Como usar o FGTS para comprar ações da Eletrobras

As pessoas que desejam usar os recursos do fundo podem investir de R$ 200 até metade do saldo do FGTS. Dá para consultar a quantia e simular o valor que podem utilizar no aplicativo FGTS.

O investimento deve ser feito por meio de fundos de instituições financeiras. Eles podem ser de dois tipos: fundos mútuos de privatização, com dinheiro disponível na conta do FGTS, e FMPs Migração, com recursos transferidos de outros fundos de mesma modalidade, como Petrobras e da Vale.

Há pelo menos 22 fundos para comprar ações da Eletrobras na oferta com o FGTS, sendo 13 bancos e corretoras; Alfa, Banco do Brasil, Banco do Nordeste, Bradesco, BTG, Caixa, Daycoval, Genial, Guide, Itaú, Safra, Santander e XP. As taxas de administração vão de zero a 0,75% ao ano.

O limite de metade do saldo do FGTS leva em conta aplicações que o investidor tem em FMPs.

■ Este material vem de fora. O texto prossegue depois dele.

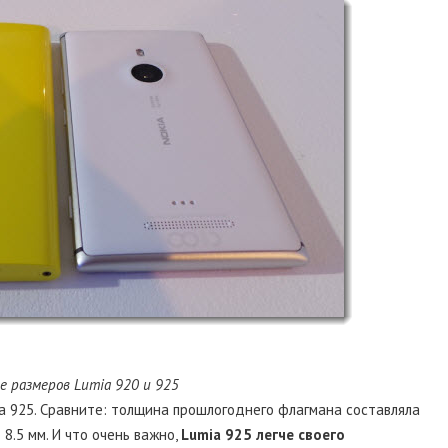
е размеров Lumia 920 и 925
a 925. Сравните: толщина прошлогоднего флагмана составляла
 8.5 мм. И что очень важно,
Lumia 925 легче своего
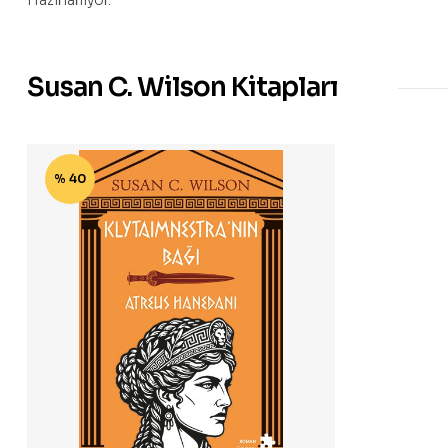
Hazırlanıyor.
Susan C. Wilson Kitapları
% 40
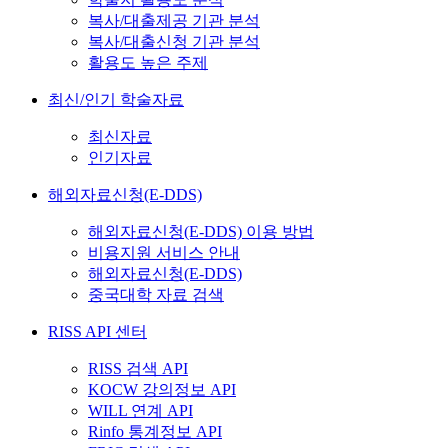
복사/대출제공 기관 분석
복사/대출신청 기관 분석
활용도 높은 주제
최신/인기 학술자료
최신자료
인기자료
해외자료신청(E-DDS)
해외자료신청(E-DDS) 이용 방법
비용지원 서비스 안내
해외자료신청(E-DDS)
중국대학 자료 검색
RISS API 센터
RISS 검색 API
KOCW 강의정보 API
WILL 연계 API
Rinfo 통계정보 API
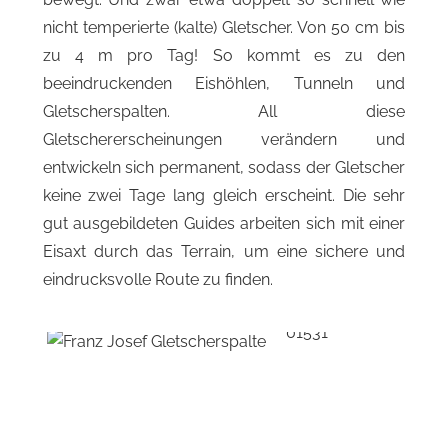
nicht temperierte (kalte) Gletscher.
Von 50 cm bis
zu 4 m pro Tag!
So kommt es zu den
beeindruckenden Eishöhlen, Tunneln und
Gletscherspalten. All diese
Gletschererscheinungen verändern und
entwickeln sich permanent, sodass der Gletscher
keine zwei Tage lang gleich erscheint. Die sehr
gut ausgebildeten Guides arbeiten sich mit einer
Eisaxt durch das Terrain, um eine sichere und
eindrucksvolle Route zu finden.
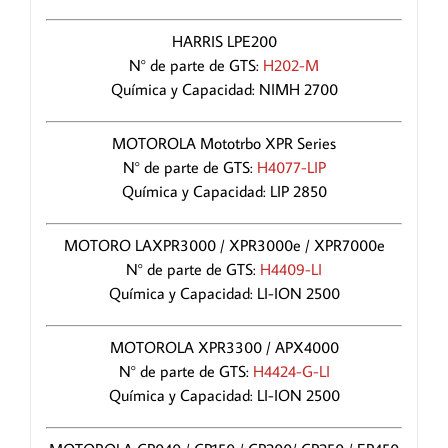
HARRIS LPE200
N° de parte de GTS:
H202-M
Química y Capacidad: NIMH 2700
MOTOROLA Mototrbo XPR Series
N° de parte de GTS:
H4077-LIP
Química y Capacidad: LIP 2850
MOTORO LAXPR3000 / XPR3000e / XPR7000e
N° de parte de GTS:
H4409-LI
Química y Capacidad: LI-ION 2500
MOTOROLA XPR3300 / APX4000
N° de parte de GTS:
H4424-G-LI
Química y Capacidad: LI-ION 2500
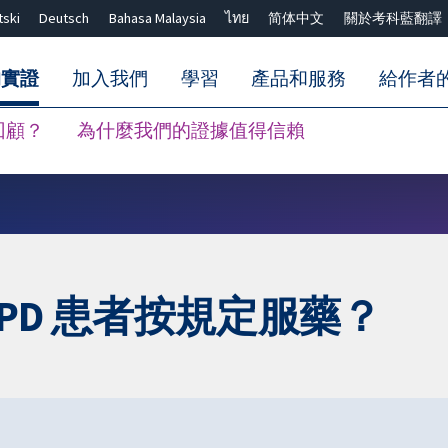
tski
Deutsch
Bahasa Malaysia
ไทย
简体中文
關於考科藍翻譯
的實證
加入我們
學習
產品和服務
給作者
回顧？
為什麼我們的證據值得信賴
關閉搜尋 ✖
PD 患者按規定服藥？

Caso a pessoa tenha parte do FGTS em ações da Petrobras ou Vale, esse montante deve ser deduzido para saber quanto poderá ir às ações Eletrobras.

Após a compra das ações, o investidor não conseguirá resgatar o dinheiro por 12 meses, com exceção dos saques pelas seguintes causas: demissão, aposentadoria, falecimento, moradia, três anos fora do FGTS, doenças graves e trabalhador com 70 anos.

Vale a pena comprar ações com FGTS (e da Eletrobras especificamente)?

Para Daniel Abrahão, porta-voz do iHUB Investimentos, pode ser adequando para o investidor desde que ele admita as premissas sobre investimentos em renda variável. “Principalmente quando falamos de quem tem um horizonte de longo prazo, estamos falando de 10 anos, isso porque é comum visto em outras privatizações, por exemplo no caso da Vale e Petrobras, que a melhora nos números das companhias demora alguns anos, pelo fato de não terem mais participação majoritária do Estado”, avaliou.

Quem comprou as ações da Petrobras e da Vale com o dinheiro do FGTS e manteve as aplicações desde os anos 2000 se deu bem. Os fundos da Petrobras acumularam alta de 1.298,90% até maio deste ano, considerando o desconto dado na compra e a taxa de administração. Já os fundos da Vale tiveram aumento de 2.881,79% no mesmo período.

Com esses retornos descritos, é preciso cautela e muita análise para ver se vale a pena migrar parte dos investimentos de Petrobras e Vale para Eletrobras. “Não se deve investir o FGTS na Eletrobras apenas porque já foi feito o investimento no passado com outras empresas que estavam sendo privatizadas. Talvez montar um mix das três empresas possa ser o melhor caminho neste caso, o que atenderia a diversificação”, opina Abrahão.

Investir na Eletrobras com dinheiro de fora do FGTS é bom negócio?

Para o economista, usar o FGTS é “trocar algo seguro e que rende muito pouco, 3% ao ano, tampouco supera a inflação [que supera os 10% em 12 meses] ou a taxa de juros, por algo incerto que são ações, investimentos em renda variável, porém, com potencial de altas rentabilidades, assim como foi na privatização de Vale (na época Vale do Rio Doce) e Petrobras, que, respectivamente, valorizaram aproximadamente 2600% e 1400% em 10 anos. Nesses 10 anos, foram muitos os momentos de queda, inclusive forte em alguns momentos”, conclui.